*WHAT THE TASK ASKS*. Nothing but the lines from the one containing "alma de este deporte, y cómo sus" through the end of the entries should be set down, each exactly as written.

*Stored data entries*.
********************
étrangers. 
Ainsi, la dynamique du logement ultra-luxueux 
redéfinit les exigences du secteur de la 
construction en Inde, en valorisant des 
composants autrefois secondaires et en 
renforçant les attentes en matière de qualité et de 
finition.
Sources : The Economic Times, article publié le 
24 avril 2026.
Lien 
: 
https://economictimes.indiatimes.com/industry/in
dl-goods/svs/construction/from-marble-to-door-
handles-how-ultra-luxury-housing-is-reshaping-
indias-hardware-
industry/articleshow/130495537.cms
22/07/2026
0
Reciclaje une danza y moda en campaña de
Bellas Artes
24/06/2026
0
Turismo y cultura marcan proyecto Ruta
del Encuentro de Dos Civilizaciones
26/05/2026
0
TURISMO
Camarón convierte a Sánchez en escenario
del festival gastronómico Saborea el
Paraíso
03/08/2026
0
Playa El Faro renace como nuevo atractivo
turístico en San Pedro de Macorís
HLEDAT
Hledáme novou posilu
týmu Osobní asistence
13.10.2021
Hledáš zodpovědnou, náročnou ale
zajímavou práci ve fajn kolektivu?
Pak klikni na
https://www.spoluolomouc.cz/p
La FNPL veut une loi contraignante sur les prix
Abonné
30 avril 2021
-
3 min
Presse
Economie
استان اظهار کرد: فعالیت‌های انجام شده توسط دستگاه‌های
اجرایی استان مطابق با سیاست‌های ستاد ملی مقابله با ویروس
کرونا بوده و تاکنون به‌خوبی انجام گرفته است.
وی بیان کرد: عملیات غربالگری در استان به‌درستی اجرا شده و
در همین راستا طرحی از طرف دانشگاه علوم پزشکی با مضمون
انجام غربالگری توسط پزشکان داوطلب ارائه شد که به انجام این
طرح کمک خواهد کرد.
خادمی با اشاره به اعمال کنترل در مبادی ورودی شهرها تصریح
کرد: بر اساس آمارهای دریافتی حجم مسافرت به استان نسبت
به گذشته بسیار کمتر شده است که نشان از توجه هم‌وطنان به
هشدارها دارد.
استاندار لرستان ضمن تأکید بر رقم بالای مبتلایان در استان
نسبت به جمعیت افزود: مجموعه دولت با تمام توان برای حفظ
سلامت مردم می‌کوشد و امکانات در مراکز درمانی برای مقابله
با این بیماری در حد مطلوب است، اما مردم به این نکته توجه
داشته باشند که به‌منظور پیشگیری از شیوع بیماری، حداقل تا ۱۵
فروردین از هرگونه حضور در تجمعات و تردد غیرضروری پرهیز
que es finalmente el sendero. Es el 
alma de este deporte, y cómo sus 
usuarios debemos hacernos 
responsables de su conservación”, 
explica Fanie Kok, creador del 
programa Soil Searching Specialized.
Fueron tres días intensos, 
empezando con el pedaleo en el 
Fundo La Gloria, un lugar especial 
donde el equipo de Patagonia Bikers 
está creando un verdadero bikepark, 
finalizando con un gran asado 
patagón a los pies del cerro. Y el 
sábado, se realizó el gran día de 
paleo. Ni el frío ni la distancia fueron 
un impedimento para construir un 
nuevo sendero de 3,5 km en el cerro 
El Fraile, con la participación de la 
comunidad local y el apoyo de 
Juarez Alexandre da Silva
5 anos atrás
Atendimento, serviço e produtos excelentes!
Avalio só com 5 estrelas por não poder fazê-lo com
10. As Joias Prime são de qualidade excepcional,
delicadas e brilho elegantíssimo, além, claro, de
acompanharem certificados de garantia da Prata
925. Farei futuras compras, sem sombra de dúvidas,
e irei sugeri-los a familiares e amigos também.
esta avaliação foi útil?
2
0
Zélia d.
********************
*THE ANSWER*.
alma de este deporte, y cómo sus 
usuarios debemos hacernos 
responsables de su conservación”, 
explica Fanie Kok, creador del 
programa Soil Searching Specialized.
Fueron tres días intensos, 
empezando con el pedaleo en el 
Fundo La Gloria, un lugar especial 
donde el equipo de Patagonia Bikers 
está creando un verdadero bikepark, 
finalizando con un gran asado 
patagón a los pies del cerro. Y el 
sábado, se realizó el gran día de 
paleo. Ni el frío ni la distancia fueron 
un impedimento para construir un 
nuevo sendero de 3,5 km en el cerro 
El Fraile, con la participación de la 
comunidad local y el apoyo de 
Juarez Alexandre da Silva
5 anos atrás
Atendimento, serviço e produtos excelentes!
Avalio só com 5 estrelas por não poder fazê-lo com
10. As Joias Prime são de qualidade excepcional,
delicadas e brilho elegantíssimo, além, claro, de
acompanharem certificados de garantia da Prata
925. Farei futuras compras, sem sombra de dúvidas,
e irei sugeri-los a familiares e amigos também.
esta avaliação foi útil?
2
0
Zélia d.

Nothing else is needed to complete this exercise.